Bloodlines does a phenomenal job in casting the player in several directions, throwing you off and playing with your expectations. It does this in a pleasantly original way. I personally played this game for the first time in 2016 after having played most praised video game RPGs, and Bloodlines had me hooked from the beginning despite me not having any prior interest in vampire related fiction or Gothic settings. So many other players agree with this sentiment; they weren’t into vampire fiction, yet this game had them hooked. It is original, the world is rich with lore that is presented in a fascinating way and explored deeply like only the best games have done, the characters are remarkable and many are unpredictable, the quests have so much variety save for the last quarter of the game.
Bloodlines doesn’t waste any time either, no filler quests or massive unused space. It’s hard to find room for improvement as far as the writing, role-playing, and quests go. It is so far ahead of the RPGs we get today in writing, world design, and in how much role-playing is possible. Like some of the other greatest RPGs such as Fallout, Fallout 2, Fallout: New Vegas, Planescape: Torment, and Neverwinter Nights 2: Mask of the Betrayer, Bloodlines is extremely dialogue heavy. What I will remember most about Bloodlines is my interactions with other characters, and how unique they are for every playthrough. It ranks on tier 3 of our RPG tier list. I think if Troika had time to finish it, it would’ve been either a tier 2 RPG by those standards, or perhaps tier 3 would be exclusively occupied by Bloodlines and the rest would get knocked back a tier.

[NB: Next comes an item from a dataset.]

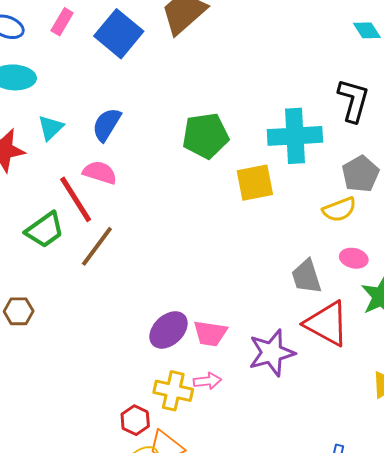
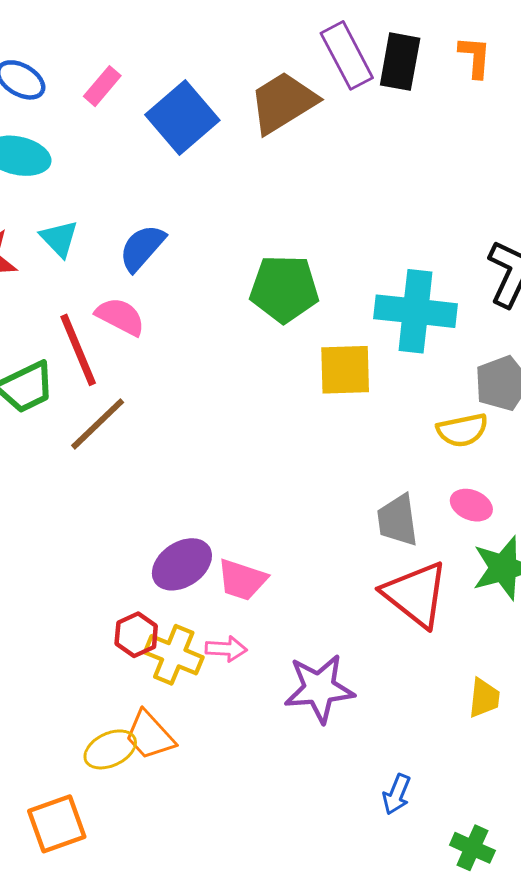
cyan triangle: (51, 128) -> (59, 239), turned -40
purple star: (272, 353) -> (319, 689), moved
red hexagon: (135, 420) -> (136, 635), moved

It’s well known that Bloodlines was badly rushed, which is why it’s unplayable without an unofficial patch. It’s also why the last quarter of the game moves too quickly without the Unofficial Patch – why Chinatown has too little content, and why there is a lot less variation and use of social skills in the last quarter of the game compared to the rest. It was rushed, and it shows. The writing and amount of content and quality of content (quest design) in the last quarter does not demonstrate the excellence shown by the rest of the game. It’s not terrible, but it doesn’t quite do the game justice. But again, with the Unofficial Patch and its restored cut content, this discrepancy is reduced, and the last act barely feels rushed anymore. Bugs still exist though.
Still, all things considered, Bloodlines has such an interesting world. The story is filled with horror elements, introducing things such as ghosts, zombies, werewolves, other supernatural horror creatures and phenomen, Gehenna, the story of Caine (the first vampire), tying its horror into history in classic World of Darkness fashion. It always knows when to introduce a new element to throw you off, like an expert mystery story should. Bloodlines might be the only great mystery story in gaming.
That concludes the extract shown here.